▸ **RECORD SET**
*** Block opens ***

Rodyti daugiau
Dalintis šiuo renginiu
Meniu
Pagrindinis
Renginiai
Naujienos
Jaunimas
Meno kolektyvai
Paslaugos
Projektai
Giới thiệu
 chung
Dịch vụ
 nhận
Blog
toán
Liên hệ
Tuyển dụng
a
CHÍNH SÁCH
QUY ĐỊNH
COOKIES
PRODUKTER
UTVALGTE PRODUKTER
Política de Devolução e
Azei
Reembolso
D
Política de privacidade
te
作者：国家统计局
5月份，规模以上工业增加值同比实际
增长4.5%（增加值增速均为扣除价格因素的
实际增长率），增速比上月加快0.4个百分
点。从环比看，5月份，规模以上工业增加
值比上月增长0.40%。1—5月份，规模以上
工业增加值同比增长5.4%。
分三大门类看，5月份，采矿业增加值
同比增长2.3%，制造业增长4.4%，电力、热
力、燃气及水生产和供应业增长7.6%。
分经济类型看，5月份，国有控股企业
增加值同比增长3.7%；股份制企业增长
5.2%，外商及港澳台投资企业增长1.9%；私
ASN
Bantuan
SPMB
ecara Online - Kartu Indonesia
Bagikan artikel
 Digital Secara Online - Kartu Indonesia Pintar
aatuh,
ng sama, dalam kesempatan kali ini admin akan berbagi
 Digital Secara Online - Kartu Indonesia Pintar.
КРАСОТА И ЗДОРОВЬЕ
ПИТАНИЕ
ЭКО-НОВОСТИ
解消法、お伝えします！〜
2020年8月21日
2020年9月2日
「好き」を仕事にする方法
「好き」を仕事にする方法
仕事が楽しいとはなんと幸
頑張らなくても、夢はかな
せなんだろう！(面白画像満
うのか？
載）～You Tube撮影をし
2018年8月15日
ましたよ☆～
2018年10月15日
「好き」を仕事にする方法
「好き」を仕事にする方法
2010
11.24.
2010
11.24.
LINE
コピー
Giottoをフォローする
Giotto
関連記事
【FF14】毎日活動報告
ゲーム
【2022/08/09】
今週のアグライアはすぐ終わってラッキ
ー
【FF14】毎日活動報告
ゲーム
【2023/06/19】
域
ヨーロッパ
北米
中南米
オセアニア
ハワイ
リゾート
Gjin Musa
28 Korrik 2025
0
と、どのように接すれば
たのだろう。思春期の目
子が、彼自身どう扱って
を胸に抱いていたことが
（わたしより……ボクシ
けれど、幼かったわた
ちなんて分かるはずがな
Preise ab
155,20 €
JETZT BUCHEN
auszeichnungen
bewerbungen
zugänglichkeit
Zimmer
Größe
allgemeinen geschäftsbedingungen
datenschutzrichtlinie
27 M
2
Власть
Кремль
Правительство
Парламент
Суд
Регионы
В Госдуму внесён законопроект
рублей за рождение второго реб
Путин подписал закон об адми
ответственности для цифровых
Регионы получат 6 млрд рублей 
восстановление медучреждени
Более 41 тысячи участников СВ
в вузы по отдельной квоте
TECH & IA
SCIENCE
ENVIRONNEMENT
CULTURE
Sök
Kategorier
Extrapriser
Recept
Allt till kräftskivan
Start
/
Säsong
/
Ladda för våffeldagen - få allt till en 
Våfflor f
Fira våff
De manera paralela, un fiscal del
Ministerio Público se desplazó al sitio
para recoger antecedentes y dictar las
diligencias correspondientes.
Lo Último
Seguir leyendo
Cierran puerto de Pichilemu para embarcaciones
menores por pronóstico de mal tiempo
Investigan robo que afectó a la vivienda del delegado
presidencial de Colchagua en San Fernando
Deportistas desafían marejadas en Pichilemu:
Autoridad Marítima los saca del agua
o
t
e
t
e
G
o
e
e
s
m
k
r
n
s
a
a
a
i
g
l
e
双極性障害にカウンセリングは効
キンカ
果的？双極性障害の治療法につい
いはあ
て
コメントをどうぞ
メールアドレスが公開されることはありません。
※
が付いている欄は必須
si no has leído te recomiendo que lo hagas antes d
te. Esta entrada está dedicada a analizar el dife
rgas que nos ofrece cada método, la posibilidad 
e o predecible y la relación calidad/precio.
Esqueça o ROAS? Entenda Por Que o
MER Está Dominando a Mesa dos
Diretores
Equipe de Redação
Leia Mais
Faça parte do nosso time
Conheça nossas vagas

*** Block closes ***

Up to and including the line with "восстановление медучреждени", print every line of the material above, starting from its first line, exactly.

▸ **SOLUTION TO THIS TASK**
Rodyti daugiau
Dalintis šiuo renginiu
Meniu
Pagrindinis
Renginiai
Naujienos
Jaunimas
Meno kolektyvai
Paslaugos
Projektai
Giới thiệu
 chung
Dịch vụ
 nhận
Blog
toán
Liên hệ
Tuyển dụng
a
CHÍNH SÁCH
QUY ĐỊNH
COOKIES
PRODUKTER
UTVALGTE PRODUKTER
Política de Devolução e
Azei
Reembolso
D
Política de privacidade
te
作者：国家统计局
5月份，规模以上工业增加值同比实际
增长4.5%（增加值增速均为扣除价格因素的
实际增长率），增速比上月加快0.4个百分
点。从环比看，5月份，规模以上工业增加
值比上月增长0.40%。1—5月份，规模以上
工业增加值同比增长5.4%。
分三大门类看，5月份，采矿业增加值
同比增长2.3%，制造业增长4.4%，电力、热
力、燃气及水生产和供应业增长7.6%。
分经济类型看，5月份，国有控股企业
增加值同比增长3.7%；股份制企业增长
5.2%，外商及港澳台投资企业增长1.9%；私
ASN
Bantuan
SPMB
ecara Online - Kartu Indonesia
Bagikan artikel
 Digital Secara Online - Kartu Indonesia Pintar
aatuh,
ng sama, dalam kesempatan kali ini admin akan berbagi
 Digital Secara Online - Kartu Indonesia Pintar.
КРАСОТА И ЗДОРОВЬЕ
ПИТАНИЕ
ЭКО-НОВОСТИ
解消法、お伝えします！〜
2020年8月21日
2020年9月2日
「好き」を仕事にする方法
「好き」を仕事にする方法
仕事が楽しいとはなんと幸
頑張らなくても、夢はかな
せなんだろう！(面白画像満
うのか？
載）～You Tube撮影をし
2018年8月15日
ましたよ☆～
2018年10月15日
「好き」を仕事にする方法
「好き」を仕事にする方法
2010
11.24.
2010
11.24.
LINE
コピー
Giottoをフォローする
Giotto
関連記事
【FF14】毎日活動報告
ゲーム
【2022/08/09】
今週のアグライアはすぐ終わってラッキ
ー
【FF14】毎日活動報告
ゲーム
【2023/06/19】
域
ヨーロッパ
北米
中南米
オセアニア
ハワイ
リゾート
Gjin Musa
28 Korrik 2025
0
と、どのように接すれば
たのだろう。思春期の目
子が、彼自身どう扱って
を胸に抱いていたことが
（わたしより……ボクシ
けれど、幼かったわた
ちなんて分かるはずがな
Preise ab
155,20 €
JETZT BUCHEN
auszeichnungen
bewerbungen
zugänglichkeit
Zimmer
Größe
allgemeinen geschäftsbedingungen
datenschutzrichtlinie
27 M
2
Власть
Кремль
Правительство
Парламент
Суд
Регионы
В Госдуму внесён законопроект
рублей за рождение второго реб
Путин подписал закон об адми
ответственности для цифровых
Регионы получат 6 млрд рублей 
восстановление медучреждени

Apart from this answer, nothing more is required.